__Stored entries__
******
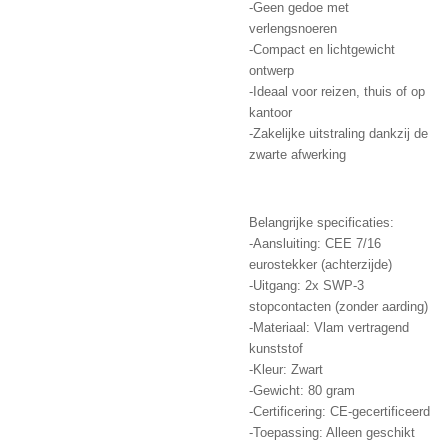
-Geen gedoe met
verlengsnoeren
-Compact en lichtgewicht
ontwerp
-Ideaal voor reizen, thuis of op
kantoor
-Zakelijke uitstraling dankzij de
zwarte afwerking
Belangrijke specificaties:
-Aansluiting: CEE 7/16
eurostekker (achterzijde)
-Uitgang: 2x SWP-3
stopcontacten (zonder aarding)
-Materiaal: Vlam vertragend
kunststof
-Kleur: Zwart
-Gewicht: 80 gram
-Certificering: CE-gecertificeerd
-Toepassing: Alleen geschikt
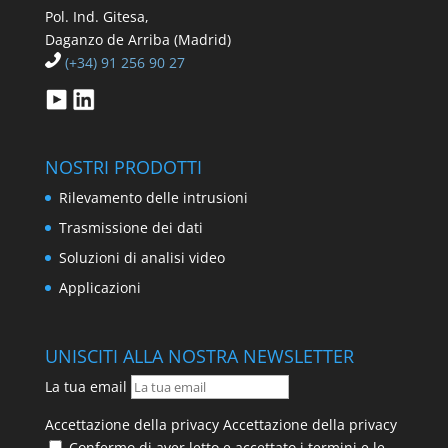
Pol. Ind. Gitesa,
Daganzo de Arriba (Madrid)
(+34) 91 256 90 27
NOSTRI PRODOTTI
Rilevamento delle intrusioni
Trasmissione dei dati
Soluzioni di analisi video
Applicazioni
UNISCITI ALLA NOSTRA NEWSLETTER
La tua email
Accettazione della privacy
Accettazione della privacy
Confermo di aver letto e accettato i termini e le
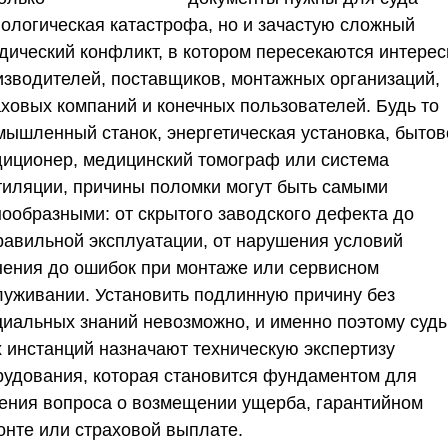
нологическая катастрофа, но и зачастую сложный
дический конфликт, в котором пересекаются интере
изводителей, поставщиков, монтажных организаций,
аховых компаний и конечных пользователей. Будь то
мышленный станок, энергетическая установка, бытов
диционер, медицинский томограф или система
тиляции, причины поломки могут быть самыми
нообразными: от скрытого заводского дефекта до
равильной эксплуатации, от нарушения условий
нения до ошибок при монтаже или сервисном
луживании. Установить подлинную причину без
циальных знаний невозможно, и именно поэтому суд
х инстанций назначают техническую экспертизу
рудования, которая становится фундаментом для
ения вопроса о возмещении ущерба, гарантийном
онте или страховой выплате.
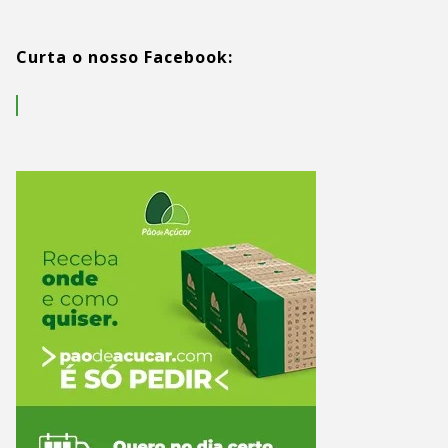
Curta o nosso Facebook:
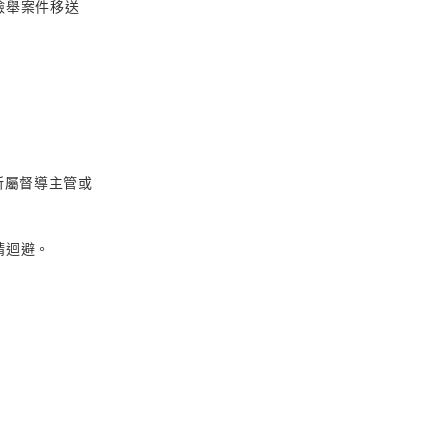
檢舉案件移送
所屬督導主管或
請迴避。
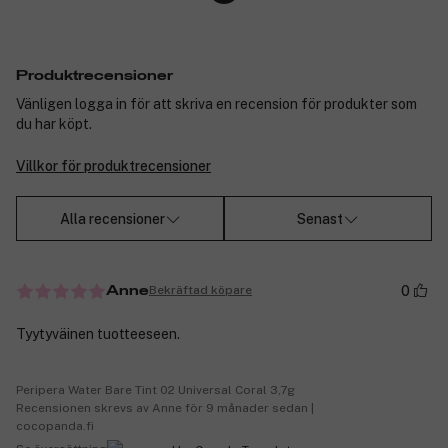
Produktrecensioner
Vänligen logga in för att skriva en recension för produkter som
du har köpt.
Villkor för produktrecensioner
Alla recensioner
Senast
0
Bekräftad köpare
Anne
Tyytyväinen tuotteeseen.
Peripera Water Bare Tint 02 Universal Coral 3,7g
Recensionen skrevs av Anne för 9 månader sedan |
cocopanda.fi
******
__Task prompt__
Would you please restate the records word for word, excluding any images?

__Your solution__
-Geen gedoe met
verlengsnoeren
-Compact en lichtgewicht
ontwerp
-Ideaal voor reizen, thuis of op
kantoor
-Zakelijke uitstraling dankzij de
zwarte afwerking
Belangrijke specificaties:
-Aansluiting: CEE 7/16
eurostekker (achterzijde)
-Uitgang: 2x SWP-3
stopcontacten (zonder aarding)
-Materiaal: Vlam vertragend
kunststof
-Kleur: Zwart
-Gewicht: 80 gram
-Certificering: CE-gecertificeerd
-Toepassing: Alleen geschikt
Pol. Ind. Gitesa,
Daganzo de Arriba (Madrid)
(+34) 91 256 90 27
NOSTRI PRODOTTI
Rilevamento delle intrusioni
Trasmissione dei dati
Soluzioni di analisi video
Applicazioni
UNISCITI ALLA NOSTRA NEWSLETTER
La tua email
Accettazione della privacy
Accettazione della privacy
Confermo di aver letto e accettato i termini e le
нологическая катастрофа, но и зачастую сложный
дический конфликт, в котором пересекаются интере
изводителей, поставщиков, монтажных организаций,
аховых компаний и конечных пользователей. Будь то
мышленный станок, энергетическая установка, бытов
диционер, медицинский томограф или система
тиляции, причины поломки могут быть самыми
нообразными: от скрытого заводского дефекта до
равильной эксплуатации, от нарушения условий
нения до ошибок при монтаже или сервисном
луживании. Установить подлинную причину без
циальных знаний невозможно, и именно поэтому суд
х инстанций назначают техническую экспертизу
рудования, которая становится фундаментом для
ения вопроса о возмещении ущерба, гарантийном
онте или страховой выплате.
Curta o nosso Facebook:
檢舉案件移送
所屬督導主管或
請迴避。
Produktrecensioner
Vänligen logga in för att skriva en recension för produkter som
du har köpt.
Villkor för produktrecensioner
Alla recensioner
Senast
0
Bekräftad köpare
Anne
Tyytyväinen tuotteeseen.
Peripera Water Bare Tint 02 Universal Coral 3,7g
Recensionen skrevs av Anne för 9 månader sedan |
cocopanda.fi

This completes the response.